One thing was quickly clear.  Everyone knew this opportunity wouldn’t last long and had to be seized immediately, so the discussion moved to how to organize job classification work groups to take action now, in and outside of binding contracts.  How could the leaders communicate and push forward across the union?  Why not try WhatsApp?  So, all of a sudden in the meeting three people already on the app were helping the rest of the leaders get on.  A sheet was passed around with phone numbers so everyone could connect to a Local 100 Stewards group, as the room crackled with humor and excitement.
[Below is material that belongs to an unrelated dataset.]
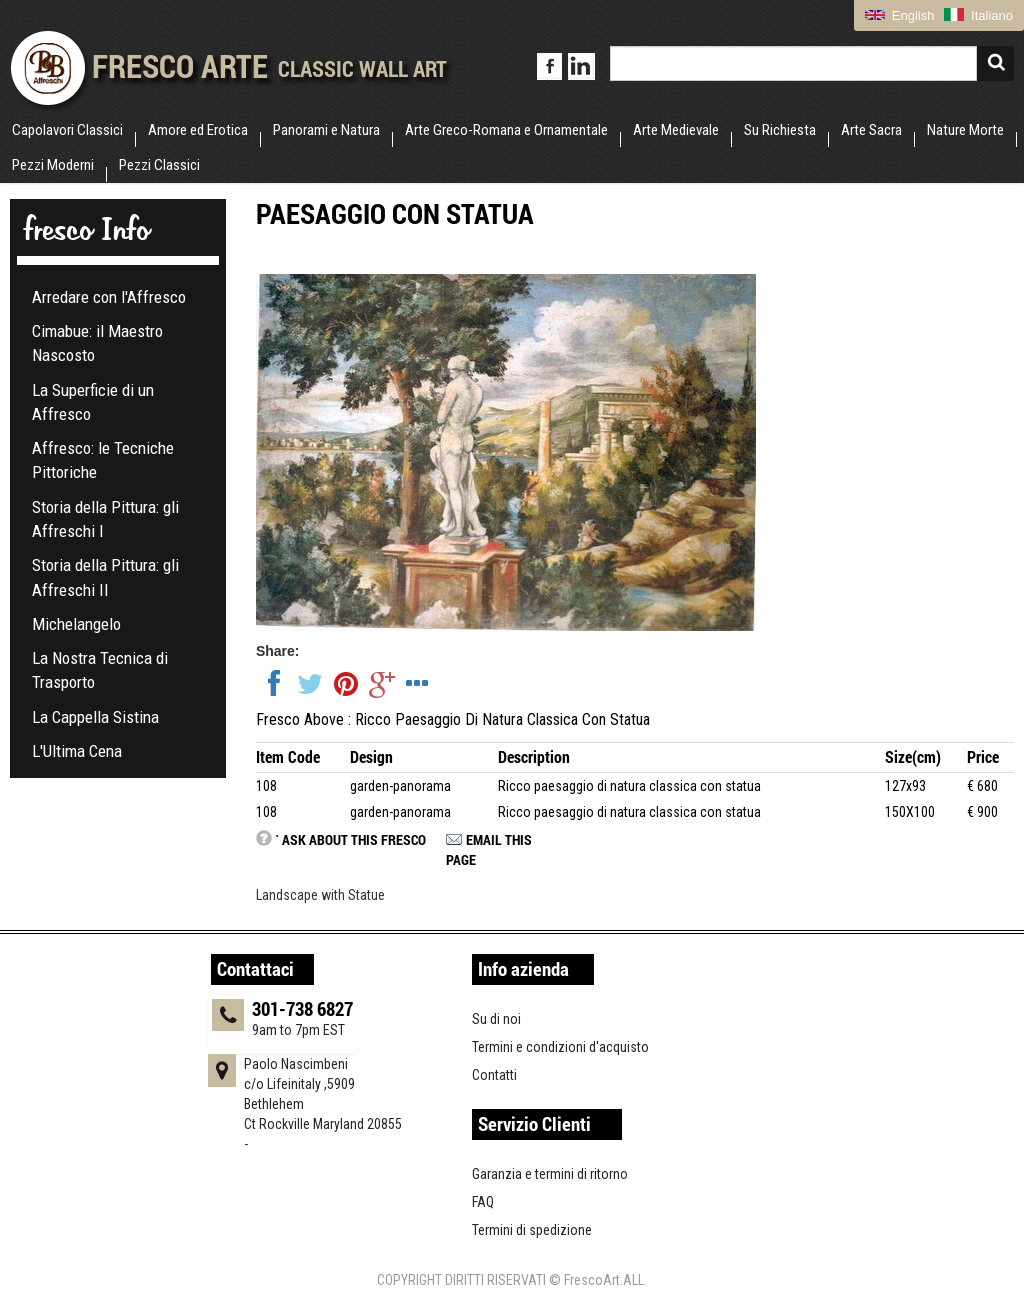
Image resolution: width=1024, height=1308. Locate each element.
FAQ (483, 1202)
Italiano (978, 15)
This debate segued into a conversation about the 2020 election and how the union should approach it in our deep red states.  After some back and forth on candidates that might be promising to working people, there was consensus that we should follow six candidates that had appeal in a room of our stewards, who happened to all be black and brown women.  The six the leaders settled on were Joe Biden, Elizabeth Warren, Bernie Sanders, Kamala Harris, Cory Booker, and Beto O’Rourke.  Another list was passed around for volunteers who would monitor each of these candidates over the next six months on our issues and share the intelligence gathered with the rest of the stewards on the WhatsApp group.

All this was just the beginning in what turned out to be a great leadership conference, rich with ideas and energy, giving hope and deepening commitment across the union.